Софья села за стол к остывшему чайнику и задумалась. Глафира Гашева оставила после себя в избе теплинку.
«Это хорошо, что бригадирша зашла ко мне и поговорила в открытую по душам, — думала Софья. — Учиться советует. И в самом деле, не поступить ли в зооветеринарный или сельскохозяйственный техникум?»
И в то же время бригадирша затронула ее больное место, так прозрачно намекнув на связь с Трофимом. «Чего это она в душу мне лезет? Воспитывать принялась: как жить да с кем водиться. А есть ли у нее на это право? Каждый волен жить как хочет». Самолюбие взыграло в Софьиной голове. Но тут же она подумала: Гашева, пожалуй, права.
Похоронив мать, они недолго побыли в опустевшей квартире. Весь вечер Лиза приводила все в порядок в комнатах и на кухне после похорон и поминок. Она плакала тихонько, как бы украдкой, и почти не смотрела на мужа, будто его вовсе и не было. Степан Артемьевич, как мог, помогал ей и, понимая состояние Лизы, больше молчал. Работая в совхозе, он довольно редко бывал в городе, но всякий раз, приехав сюда по делам, непременно навещал Анну Павловну и ночевал у нее. Она была неизменно приветлива и добра, расспрашивала его о сельской жизни, о том, не очень ли трудно руководить хозяйством и хорошие ли там работники.
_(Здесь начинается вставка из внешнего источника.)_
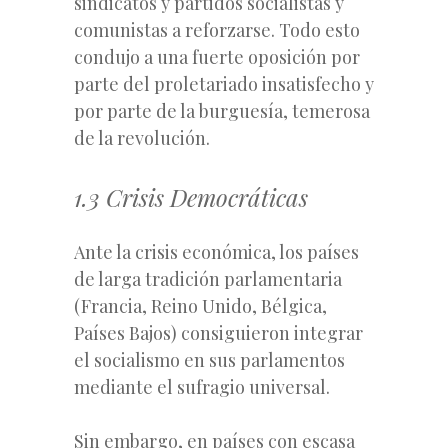
sindicatos y partidos socialistas y
comunistas a reforzarse. Todo esto
condujo a una fuerte oposición por
parte del proletariado insatisfecho y
por parte de la burguesía, temerosa
de la revolución.
1.3 Crisis Democráticas
Ante la crisis económica, los países
de larga tradición parlamentaria
(Francia, Reino Unido, Bélgica,
Países Bajos) consiguieron integrar
el socialismo en sus parlamentos
mediante el sufragio universal.
Sin embargo, en países con escasa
Степан Артемьевич улавливал в этих вопросах и другое — она хотела выяснить, в каких условиях находится дочь и дружны ли молодые между собой.
Убедившись, что у них все в порядке, Анна Павловна успокаивалась, гостеприимно угощала его ужином, стелила ему помягче и ставила у изголовья ночник, зная его привычку читать перед сном.
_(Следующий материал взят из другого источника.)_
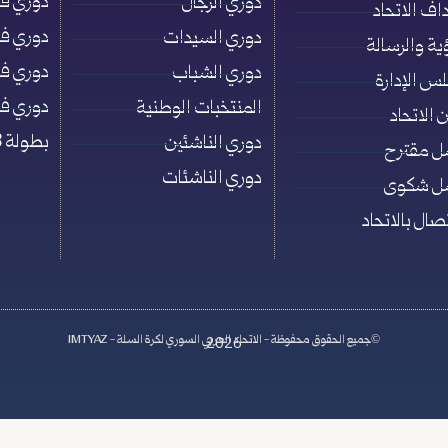
دوري فئة ت
دوري الرجال
اف الاتحاد
دوري فئة ت
دوري السيدات
ؤية والرسالة
دوري فئة ت
دوري الشباب
س الإدارة
دوري فئة ت
المنتخبات الوطنية
 الاتحاد
بطولة 3×3
دوري الناشئين
ل مقترح
دوري الناشئات
ل شكوى
تصال بالاتحاد
2026
©جميع الحقوق محفوظة - الاتحاد العربي السوري لكرة السلة - IMTYAZ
Она собиралась приехать в Борок, посмотреть, как они живут, но так и не собралась. Степан Артемьевич теперь упрекал себя в том, что все же мало заботился о теще, откладывал это «на потом». И вот это «потом» не состоялось.
Перед тем как уехать в Борок, Лиза села у стола, покрытого тканой гобеленовой скатертью с кистями, и сказала:
— Я здесь прописана. Квартиру сдавать в жэк не хотелось бы. Может, еще сюда придется вернуться… Не стану пока выписываться.
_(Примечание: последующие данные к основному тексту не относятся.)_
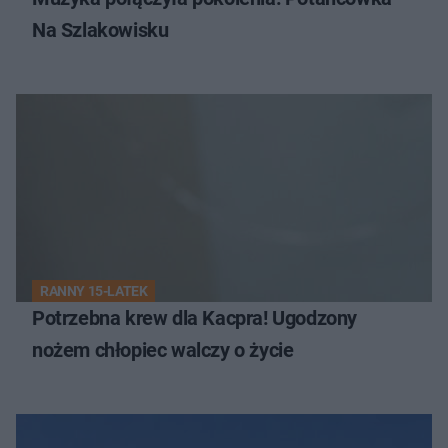
Na Szlakowisku
RANNY 15-LATEK
Potrzebna krew dla Kacpra! Ugodzony
nożem chłopiec walczy o życie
Степан Артемьевич не знал, что посоветовать в этом случае. Сказать, чтобы Лиза выписалась из квартиры и сдала ее, он не мог — боялся обидеть жену. Сам он о переезде в город не помышлял, он теперь окончательно влез в дела борковского совхоза. Подумав, что Лиза, находясь в расстроенных чувствах, не может вот так сразу расстаться с родным домом, он решил: «Ладно, подожду. Время покажет, как быть». И ответил уклончиво:
— Как знаешь, Лизок. Но не будем торопиться с этим.
— Мне так не хочется расставаться с домом, — продолжала Лиза. — Здесь я выросла, тут у меня все, что я имела в жизни. Кроме тебя, конечно…
— Я это понимаю. Ну что же, поедем? — мягко сказал он, проверив на кухне водопроводные краны и перекрыв газ.